Compare rework rates, change failure rates, and longitudinal incident patterns between these cohorts using the 3 to 6 month tracking window established in your baseline process.

Pro Tip: Focus on teams with consistent AI adoption patterns rather than sporadic users so your analysis produces a cleaner signal.

Common Pitfalls in AI Code Quality Measurement

Even with solid cohort design and metric tracking, several common mistakes can weaken your analysis.

Survey-Only Approaches: Developer sentiment surveys miss objective code-level results. About 30% of developers report low trust in AI-generated code, yet sentiment does not always match real quality outcomes.

Single-Tool Bias: Measuring only GitHub Copilot while teams also use Cursor, Claude Code, and other tools creates blind spots and undercounts AI’s footprint.

Ignoring Longitudinal Outcomes: AI code that passes review today can still fail 30 or more days later. Short-term metrics alone hide this technical debt buildup.

Extending DORA Metrics for the AI Era

DORA metrics remain useful, but they need AI-aware extensions. The 2025 DORA report expanded to five metrics by adding rework rate to address AI-related challenges.

Adapt DORA by tracking AI versus human cohort performance across deployment frequency, lead time for changes, change failure rate, and recovery time. Add rework rate and technical debt accumulation as explicit AI-focused extensions.

The key insight from recent DORA analysis is that AI shifts bottlenecks, so teams must watch cycle time, code review patterns, and code quality indicators alongside traditional DORA metrics.

Conclusion: Turning AI from Risk into Measurable Advantage

Teams that measure AI impact at the code level move beyond metadata and guesswork. The seven-metric framework and six-step baseline process create a practical foundation for proving AI ROI while managing quality risk. Strong results depend on pre-AI baselines, multi-signal detection, and consistent longitudinal tracking.
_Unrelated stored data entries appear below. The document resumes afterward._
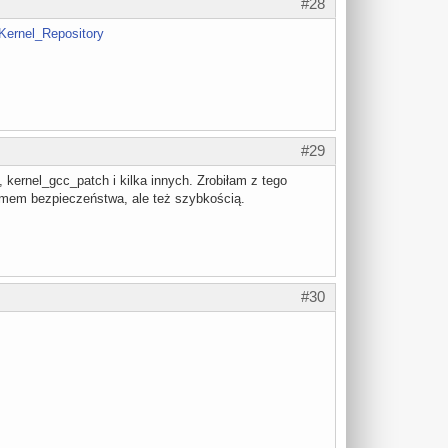
#28
/Kernel_Repository
#29
kernel_gcc_patch i kilka innych. Zrobiłam z tego
omem bezpieczeństwa, ale też szybkością.
#30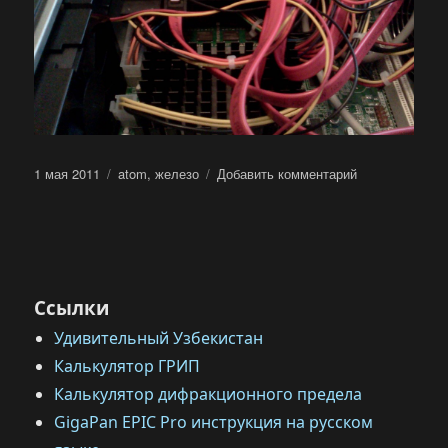
Опубликовано
Метки
к
1 мая 2011
atom
,
железо
Добавить комментарий
записи
Допиливание
корпуса
FOXCONN
RS-
338
Ссылки
Удивительный Узбекистан
Калькулятор ГРИП
Калькулятор дифракционного предела
GigaPan EPIC Pro инструкция на русском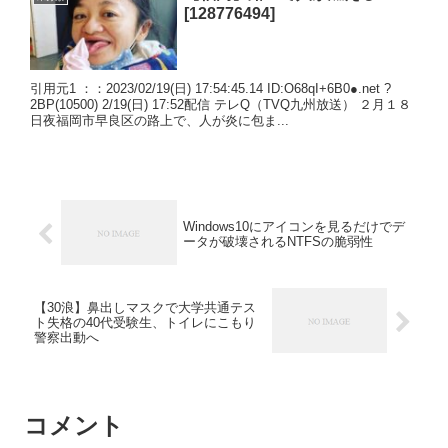
[128776494]
引用元1 ：：2023/02/19(日) 17:54:45.14 ID:O68qI+6B0●.net ?
2BP(10500) 2/19(日) 17:52配信 テレQ（TVQ九州放送） ２月１８
日夜福岡市早良区の路上で、人が炎に包ま...
Windows10にアイコンを見るだけでデ
ータが破壊されるNTFSの脆弱性
【30浪】鼻出しマスクで大学共通テス
ト失格の40代受験生、トイレにこもり
警察出動へ
コメント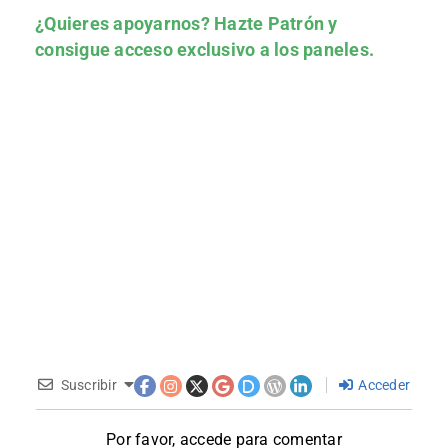
¿Quieres apoyarnos?
Hazte Patrón
y
consigue acceso exclusivo a los paneles.
Suscribir
Acceder
Por favor, accede para comentar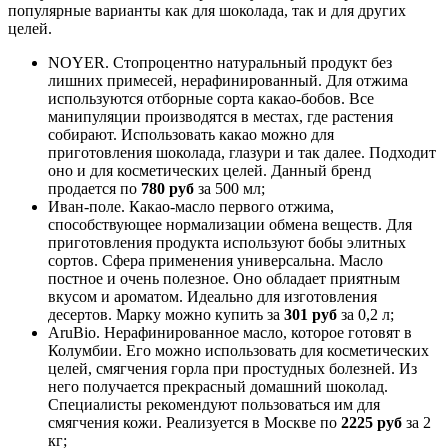
популярные варианты как для шоколада, так и для других
целей.
NOYER. Стопроцентно натуральный продукт без
лишних примесей, нерафинированный. Для отжима
используются отборные сорта какао-бобов. Все
манипуляции производятся в местах, где растения
собирают. Использовать какао можно для
приготовления шоколада, глазури и так далее. Подходит
оно и для косметических целей. Данный бренд
продается по
780 руб
за 500 мл;
Иван-поле. Какао-масло первого отжима,
способствующее нормализации обмена веществ. Для
приготовления продукта используют бобы элитных
сортов. Сфера применения универсальна. Масло
постное и очень полезное. Оно обладает приятным
вкусом и ароматом. Идеально для изготовления
десертов. Марку можно купить за
301 руб
за 0,2 л;
AruBio. Нерафинированное масло, которое готовят в
Колумбии. Его можно использовать для косметических
целей, смягчения горла при простудных болезней. Из
него получается прекрасный домашний шоколад.
Специалисты рекомендуют пользоваться им для
смягчения кожи. Реализуется в Москве по
2225 руб
за 2
кг;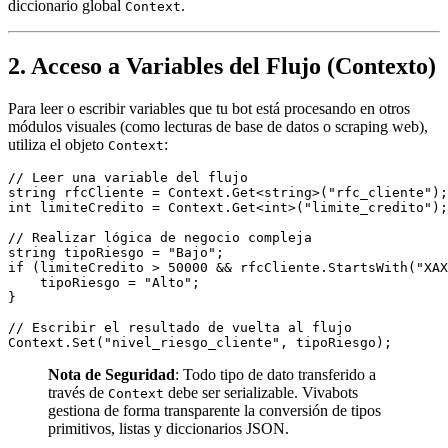
diccionario global
.
Context
2. Acceso a Variables del Flujo (Contexto)
Para leer o escribir variables que tu bot está procesando en otros
módulos visuales (como lecturas de base de datos o scraping web),
utiliza el objeto
:
Context
// Leer una variable del flujo

string rfcCliente = Context.Get<string>("rfc_cliente");

int limiteCredito = Context.Get<int>("limite_credito");

// Realizar lógica de negocio compleja

string tipoRiesgo = "Bajo";

if (limiteCredito > 50000 && rfcCliente.StartsWith("XAX
    tipoRiesgo = "Alto";

}

// Escribir el resultado de vuelta al flujo

Nota de Seguridad
: Todo tipo de dato transferido a
través de
debe ser serializable. Vivabots
Context
gestiona de forma transparente la conversión de tipos
primitivos, listas y diccionarios JSON.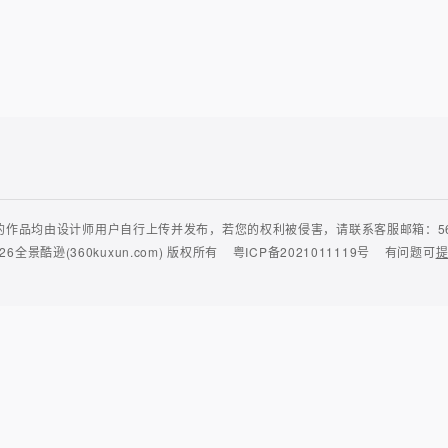
作品均由设计师用户自行上传并发布，若您的权利被侵害，请联系客服邮箱：56435
26
全景酷逊(360kuxun.com)
版权所有
粤ICP备2021011119号
有问题可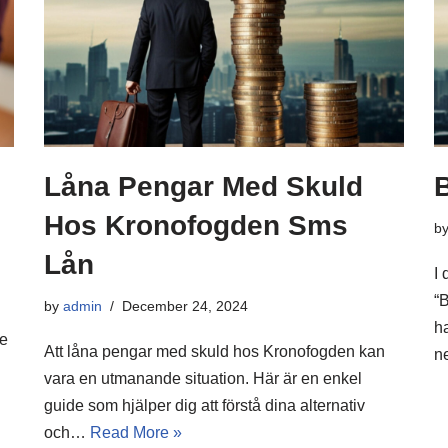
Låna Pengar Med Skuld
B
Hos Kronofogden Sms
b
Lån
I 
“B
by
admin
December 24, 2024
h
ke
Att låna pengar med skuld hos Kronofogden kan
n
vara en utmanande situation. Här är en enkel
guide som hjälper dig att förstå dina alternativ
och…
Read More »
Mature implementations can extend this framework with tool-by-tool comparisons and trust scoring systems. The goal is to shift AI adoption from experimentation to strategic advantage through clear, data-backed measurement.

Get my free AI report to apply these measurement strategies and prove your AI ROI with confidence.

FAQ

How does GitHub Copilot Analytics compare to code-level measurement?

GitHub Copilot Analytics reports usage statistics such as acceptance rates and lines suggested, but it does not prove business outcomes or code quality impact. It shows adoption patterns, not whether Copilot-generated code is higher quality, needs more rework, or triggers production incidents. Code-level measurement tracks outcomes by identifying which specific lines are AI-generated and monitoring their long-term performance, which provides ROI proof that usage statistics alone cannot deliver.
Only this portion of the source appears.